What if the father died first, then the mother? They both wrote identical wills and named the youngest child as executor. The middle child was named as the alternate. The will states that if the first executor can’t or won’t carry out the duties of the will, then the alternate executor takes over. It also states that within six months after the mother’s death, the home should be sold, and the proceeds divided evenly between all three siblings.
Time passes, and now it’s been now a year after her death. The oldest child is occupying the house—but he can’t qualify for a mortgage or buy the other two kids out of their shares.
Is the alternate executor permitted to just assume the executor duties and sell the home?
nj.com weighs in with a recent article, “Family fights over mom’s will when executor won’t sell the house. What’s next?” According to the article, being named in the will doesn’t give you the automatic right to serve as executor.
If an individual is named as successor executor in the will, there must be two steps taken, before he can assume the administration of the estate.
In this situation, the youngest brother, as the current executor, must either resign or be removed.
The easiest, quickest and least costly option is for him to voluntarily step aside. However, he obviously has to agree to it.
The second option is to go to court and ask the Chancery Court judge to remove him.

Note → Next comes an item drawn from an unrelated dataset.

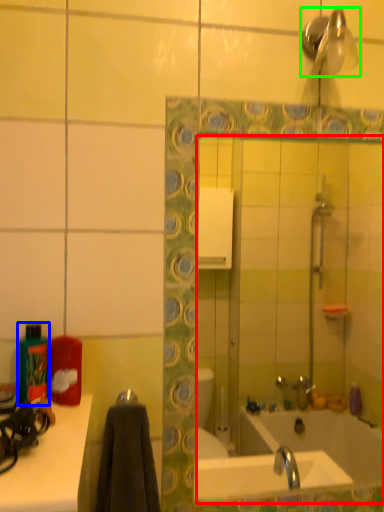 Question: Which is nearer to the mirror (highlighted by a red box)? bottle (highlighted by a blue box) or shower (highlighted by a green box).

Choices:
 (A) bottle
 (B) shower

Answer: (B)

To be successful in removing the executor, a person must show the Chancery Court judge that the executor is refusing to take the necessary action, as directed by the mother’s will. If the judge is convinced, she can remove the youngest brother by court order.
The middle child would then need to be appointed by the judge as the new executor.
Typically, when a person is named as the alternate, it isn’t a problem. It’s merely an administrative process. The middle child would have to go to the probate court and sign the required paperwork.
Reference: nj.com (December 27, 2018) “Family fights over mom’s will when executor won’t sell the house. What’s next?”